Raleigh, NC (March 8, 2011) – Freddie Zufelt, an attorney in Smith Anderson's Health Care and Information Privacy and Security practice groups, and Robert Rehm, an attorney in Smith Anderson’s Intellectual Property practice group, will be published in the Wake Forest Journal of Business and Intellectual Property Law in April. Zufelt's and Rehm's article, "Intellectual Property: Fueling the Health Care Reform Engine," investigates recent health care reform initiatives in the United States, specifically as provided by the Health Information Technology for Economic and Clinical Health Act (the "HITECH Act") and its focus on electronic health records ("EHR"), and the role of United States intellectual property laws in supporting and furthering such initiatives.

The article, which explores the ways in which the protections and motivations inherent in United States intellectual property laws, combined with the various incentives offered by the HITECH Act, will serve as a driving impetus for the development of an expanded market for the health information technology required to implement EHR.

Zufelt, a Certified Information Privacy Professional (CIPP), advises clients in a wide range of industries on issues related to the collection, use, and disclosure of sensitive personal information. He regularly represents health care providers, payers, and information technology vendors in connection with the development, adoption, and license of health information technology, and on legal matters related to the adoption and implementation of “certified” EHRs under the HITECH Act, the myriad requirements necessary to qualify for “meaningful use” incentive payments, and on the implementation of privacy and security compliance solutions.

Rehm regularly represents a variety of clients in connection with software-related transactions, such as license agreements, due diligence investigations and intellectual property audits directed to software-based assets, source code escrow arrangements, and other transactions involving commercialization of software products and related assets.

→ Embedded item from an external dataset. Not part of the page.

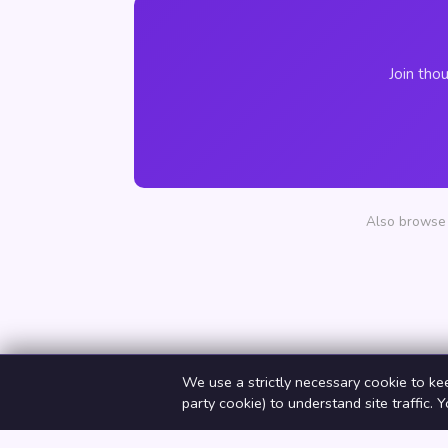
Join tho
Also browse 
We use a strictly necessary cookie to ke
party cookie) to understand site traffic.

His practice generally focuses on technology licensing and commercialization and the acquisition, licensing and protection of patent, copyright, trademark, trade secret, and other intellectual property rights. An important part of Rehm's practice involves helping health care clients integrate software-based technologies, including those directed to EHR, into their respective practices. Rehm was a practicing electrical engineer for 16 years prior to embarking on a legal career.